For most of us in urban or suburban areas, our options for preventing damage to our landscape plants by deer are quite limited. Fencing or hunting are not either legal or practical. Planting species and cultivars that are known to be resistant to deer damage can help but it severely limits the range of plants available to you.

So, the use of repellants to discourage deer from browsing on your plants is the only practical solution for most of us. People are always searching for that "miracle" repellent to solve all their deer problems. By this, they mean that they want something that they can apply once a year and which will take no further effort in saving their plants. Unfortunately, such a product does not yet exist.

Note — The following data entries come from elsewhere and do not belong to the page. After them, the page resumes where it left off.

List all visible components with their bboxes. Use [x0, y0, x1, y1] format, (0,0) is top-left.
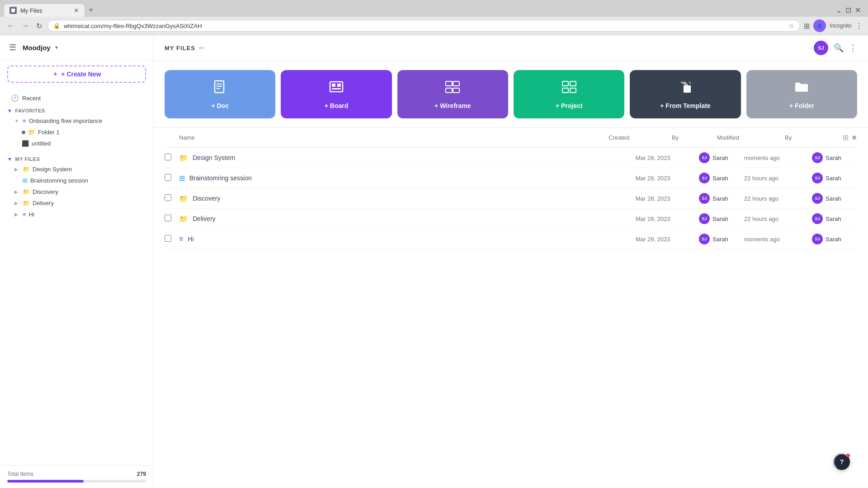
checkbox-2[interactable] [165, 174, 171, 181]
row-file-name-4: Delivery [193, 215, 216, 222]
create-folder-button[interactable]: + Folder [746, 70, 857, 118]
row-mod-name-4: Sarah [826, 216, 841, 222]
create-from-template-button[interactable]: + From Template [630, 70, 741, 118]
bookmark-icon: ☆ [788, 22, 794, 29]
row-by-name-5: Sarah [712, 236, 728, 243]
more-options-button[interactable]: ⋮ [849, 43, 857, 53]
address-bar[interactable]: 🔒 whimsical.com/my-files-RbgQx3WzzanGysA… [47, 20, 800, 32]
row-name-2[interactable]: ⊞ Brainstomring session [179, 174, 636, 183]
help-button-container: ? [843, 463, 859, 479]
svg-rect-15 [562, 88, 568, 93]
checkbox-5[interactable] [165, 235, 171, 242]
search-button[interactable]: 🔍 [834, 43, 844, 53]
browser-tab[interactable]: My Files ✕ [4, 4, 85, 17]
row-check-4[interactable] [165, 215, 179, 223]
disc-toggle-icon: ▶ [14, 189, 20, 194]
checkbox-4[interactable] [165, 215, 171, 221]
svg-marker-19 [688, 82, 691, 84]
row-name-1[interactable]: 📁 Design System [179, 154, 636, 162]
row-check-1[interactable] [165, 154, 179, 162]
row-name-3[interactable]: 📁 Discovery [179, 194, 636, 203]
forward-button[interactable]: → [20, 20, 31, 32]
modified-header-label: Modified [717, 134, 739, 141]
row-modified-2: 22 hours ago [744, 175, 812, 182]
folder1-bullet [22, 131, 25, 134]
minimize-button[interactable]: ⌄ [836, 6, 842, 14]
favorites-label: FAVORITES [15, 108, 45, 113]
sidebar-header: ☰ Moodjoy ▾ [0, 35, 153, 60]
restore-button[interactable]: ⊡ [845, 6, 851, 14]
create-board-button[interactable]: + Board [281, 70, 392, 118]
new-tab-button[interactable]: + [85, 4, 97, 17]
sidebar-item-discovery[interactable]: ▶ 📁 Discovery [0, 186, 153, 197]
checkbox-3[interactable] [165, 194, 171, 201]
main-title-area: MY FILES ✏ [165, 44, 204, 52]
help-notification-dot [846, 454, 850, 457]
hi-doc-icon: ≡ [23, 211, 26, 218]
svg-rect-0 [11, 9, 15, 12]
sidebar-content: 🕐 Recent ▼ FAVORITES ▼ ≡ Onboarding flow… [0, 88, 153, 465]
list-view-button[interactable]: ≡ [851, 132, 857, 143]
sidebar-item-folder1[interactable]: 📁 Folder 1 [0, 127, 153, 138]
create-doc-button[interactable]: + Doc [165, 70, 275, 118]
svg-rect-13 [562, 81, 568, 86]
sidebar-item-delivery[interactable]: ▶ 📁 Delivery [0, 197, 153, 209]
table-row: 📁 Design System Mar 28, 2023 SJ Sarah mo… [165, 148, 857, 168]
user-avatar[interactable]: SJ [814, 41, 828, 55]
edit-title-icon[interactable]: ✏ [199, 44, 204, 52]
create-new-plus-icon: ＋ [52, 70, 58, 78]
row-by-5: SJ Sarah [699, 234, 744, 244]
row-check-3[interactable] [165, 194, 179, 202]
svg-rect-10 [453, 81, 459, 86]
sidebar-item-untitled[interactable]: ⬛ untitled [0, 138, 153, 149]
my-files-section-header[interactable]: ▼ MY FILES [0, 153, 153, 164]
row-check-2[interactable] [165, 174, 179, 182]
tab-title: My Files [20, 7, 42, 14]
reload-button[interactable]: ↻ [34, 20, 44, 32]
sidebar-item-onboarding[interactable]: ▼ ≡ Onboarding flow importance [0, 115, 153, 127]
profile-button[interactable]: 👤 [813, 19, 826, 32]
row-by-name-2: Sarah [712, 175, 728, 182]
workspace-chevron-icon: ▾ [55, 44, 58, 51]
row-name-5[interactable]: ≡ Hi [179, 235, 636, 243]
row-check-5[interactable] [165, 235, 179, 243]
svg-rect-12 [453, 88, 459, 93]
sidebar-toggle-button[interactable]: ☰ [7, 41, 18, 54]
sidebar: ☰ Moodjoy ▾ ＋ + Create New 🕐 Recent ▼ FA… [0, 35, 154, 488]
svg-rect-9 [446, 81, 452, 86]
back-button[interactable]: ← [5, 20, 16, 32]
row-file-name-5: Hi [188, 235, 193, 243]
sidebar-item-design-system[interactable]: ▶ 📁 Design System [0, 164, 153, 175]
board-icon: ⊞ [23, 177, 28, 184]
header-by2-col: By [785, 134, 830, 141]
extensions-button[interactable]: ⊞ [804, 22, 810, 30]
help-button[interactable]: ? [834, 454, 850, 470]
sidebar-item-brainstorming[interactable]: ⊞ Brainstomring session [0, 175, 153, 186]
create-wireframe-button[interactable]: + Wireframe [397, 70, 508, 118]
create-project-button[interactable]: + Project [514, 70, 624, 118]
sidebar-item-hi[interactable]: ▶ ≡ Hi [0, 209, 153, 220]
create-new-button[interactable]: ＋ + Create New [7, 66, 146, 83]
close-window-button[interactable]: ✕ [855, 6, 861, 14]
sidebar-item-recent[interactable]: 🕐 Recent [4, 92, 150, 104]
row-created-1: Mar 28, 2023 [636, 155, 699, 161]
my-files-label: MY FILES [15, 156, 40, 162]
browser-more-button[interactable]: ⋮ [855, 22, 863, 30]
favorites-section-header[interactable]: ▼ FAVORITES [0, 104, 153, 115]
row-folder-icon-1: 📁 [179, 154, 188, 162]
checkbox-1[interactable] [165, 154, 171, 160]
grid-view-button[interactable]: ⊞ [842, 132, 849, 143]
svg-rect-14 [570, 81, 576, 86]
workspace-name[interactable]: Moodjoy [23, 44, 51, 52]
table-row: ≡ Hi Mar 29, 2023 SJ Sarah moments ago S… [165, 229, 857, 249]
row-mod-avatar-3: SJ [812, 193, 823, 204]
storage-progress-bar [7, 480, 146, 483]
folder-action-label: + Folder [789, 102, 814, 109]
hi-toggle-icon: ▶ [14, 212, 20, 217]
tree-toggle-icon: ▼ [14, 118, 20, 123]
tab-close-button[interactable]: ✕ [74, 7, 79, 14]
row-name-4[interactable]: 📁 Delivery [179, 215, 636, 223]
template-action-label: + From Template [660, 102, 710, 109]
row-doc-icon-5: ≡ [179, 235, 183, 243]
row-avatar-4: SJ [699, 213, 710, 224]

However, the concept of repellants is a very valid one. If you make a deer's food plant either taste or smell bad, it will not eat. So, the problem is generally not with the repellant but with the gardener!

Several commercial and some of the home recipe mixtures work just fine. Over the past 40 years, I have heard people swear by and swear at every conceivable deer repellant. Some will praise a particular one to the heights while another will say that same product is worthless.

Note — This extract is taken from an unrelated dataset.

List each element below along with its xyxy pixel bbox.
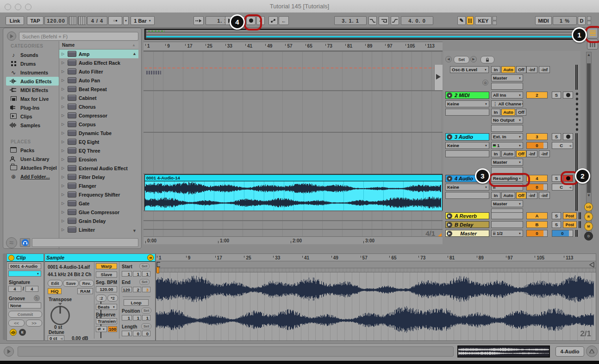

The problem is not the product but the challenge of keeping it on the surface of the plant so that the deer is repulsed when it comes around to graze. All repellants currently available (commercial or home remedy) eventually wear off. Rain, irrigation and just time will make them ineffective so that they need to be replenished.

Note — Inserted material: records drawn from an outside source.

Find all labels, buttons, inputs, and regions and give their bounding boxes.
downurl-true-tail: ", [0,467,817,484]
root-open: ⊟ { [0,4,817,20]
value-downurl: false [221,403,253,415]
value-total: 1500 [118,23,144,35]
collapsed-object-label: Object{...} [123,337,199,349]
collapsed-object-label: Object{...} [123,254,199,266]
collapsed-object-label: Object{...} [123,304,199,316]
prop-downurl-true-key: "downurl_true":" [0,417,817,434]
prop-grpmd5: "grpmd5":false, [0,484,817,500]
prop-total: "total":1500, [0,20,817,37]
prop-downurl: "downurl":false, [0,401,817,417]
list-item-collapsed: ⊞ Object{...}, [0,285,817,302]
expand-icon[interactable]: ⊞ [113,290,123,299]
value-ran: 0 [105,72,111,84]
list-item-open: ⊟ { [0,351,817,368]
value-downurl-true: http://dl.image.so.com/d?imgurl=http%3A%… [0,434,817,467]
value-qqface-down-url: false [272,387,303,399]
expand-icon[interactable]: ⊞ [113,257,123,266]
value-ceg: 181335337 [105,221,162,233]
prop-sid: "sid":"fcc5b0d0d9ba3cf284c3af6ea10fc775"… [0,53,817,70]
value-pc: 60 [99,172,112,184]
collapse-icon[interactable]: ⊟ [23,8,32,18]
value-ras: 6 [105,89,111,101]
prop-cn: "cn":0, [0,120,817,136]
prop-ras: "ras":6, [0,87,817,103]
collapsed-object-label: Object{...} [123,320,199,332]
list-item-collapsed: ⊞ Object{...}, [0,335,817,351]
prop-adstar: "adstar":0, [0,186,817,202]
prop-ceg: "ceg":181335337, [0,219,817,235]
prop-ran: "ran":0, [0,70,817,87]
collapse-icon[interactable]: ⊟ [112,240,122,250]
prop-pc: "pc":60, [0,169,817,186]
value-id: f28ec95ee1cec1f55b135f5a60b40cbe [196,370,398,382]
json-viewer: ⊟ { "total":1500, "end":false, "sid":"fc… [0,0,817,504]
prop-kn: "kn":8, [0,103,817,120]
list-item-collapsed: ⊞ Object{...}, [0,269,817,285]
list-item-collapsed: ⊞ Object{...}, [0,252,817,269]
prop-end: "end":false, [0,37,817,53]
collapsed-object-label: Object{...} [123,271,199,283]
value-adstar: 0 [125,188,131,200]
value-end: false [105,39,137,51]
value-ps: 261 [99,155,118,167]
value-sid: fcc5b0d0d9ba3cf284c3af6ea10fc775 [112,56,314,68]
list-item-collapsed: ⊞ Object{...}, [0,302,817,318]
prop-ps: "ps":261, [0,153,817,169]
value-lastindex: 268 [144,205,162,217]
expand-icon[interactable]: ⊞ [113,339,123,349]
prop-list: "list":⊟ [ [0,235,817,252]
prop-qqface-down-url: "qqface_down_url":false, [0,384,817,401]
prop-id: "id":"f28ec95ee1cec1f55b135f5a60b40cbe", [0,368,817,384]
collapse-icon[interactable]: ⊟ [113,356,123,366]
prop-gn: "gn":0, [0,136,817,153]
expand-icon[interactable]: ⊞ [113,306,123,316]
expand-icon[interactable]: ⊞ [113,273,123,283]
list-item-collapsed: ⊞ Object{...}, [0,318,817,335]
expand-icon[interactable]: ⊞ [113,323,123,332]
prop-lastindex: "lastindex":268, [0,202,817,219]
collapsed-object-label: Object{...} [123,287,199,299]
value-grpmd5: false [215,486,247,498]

Consider if someone put a juicy, filet steak in front of a famished human. Before he could take a bite, you step in and pour pungent skunk juice on it. The person would turn away in disgust and leave the room.

Now, if the steak was kept in a state to prevent it from rotting, eventually, the skunk juice would wear off. If the person was really, really hungry, he might be willing to take a bite, especially if he had a strong stomach. But, if you stepped up just as he sat down again and replenished the skunk juice, he would be physically unable to eat it.

The same principle applies to deer repellants in our landscapes. If we watch the weather and reapply the product religiously after a hard rain or series of light rains or heavy dews, the deer will be repulsed every time it sticks its nose into your yard.

There is a myth that deer become "resistant" to a particular repellant. I think they are confusing repellants with insecticides. Insects which have a short life span and turn over generations quickly may become resistant to a certain insecticide which is used against them over a period of years. This is a genetic adaptation where those insects that are not affected by the poison, survive and reproduce. After time, most of the insects will have this genetic makeup and the insecticide will lose its impact.

How does a deer become resistant to something that merely tastes or smells bad? It does not ingest it and it would have no bearing on the deer's genetic heritage. No, the stuff isn't working because you are not applying it frequently enough for your particular situation.

If you think, "I should go out and apply the repellant" but you do not do it, that may be the night the deer come to feed. It's like saying you watered the tender seedlings every day except that one 90 degree day and they all died. It only takes one time of letting down the guard.

 

Note: We have provided some general information and observations on this topic aimed at the home gardener. Before you take any serious action in your landscape, check with your state's land grant university's Cooperative Extension Service for the most current, appropriate, localized recommendations.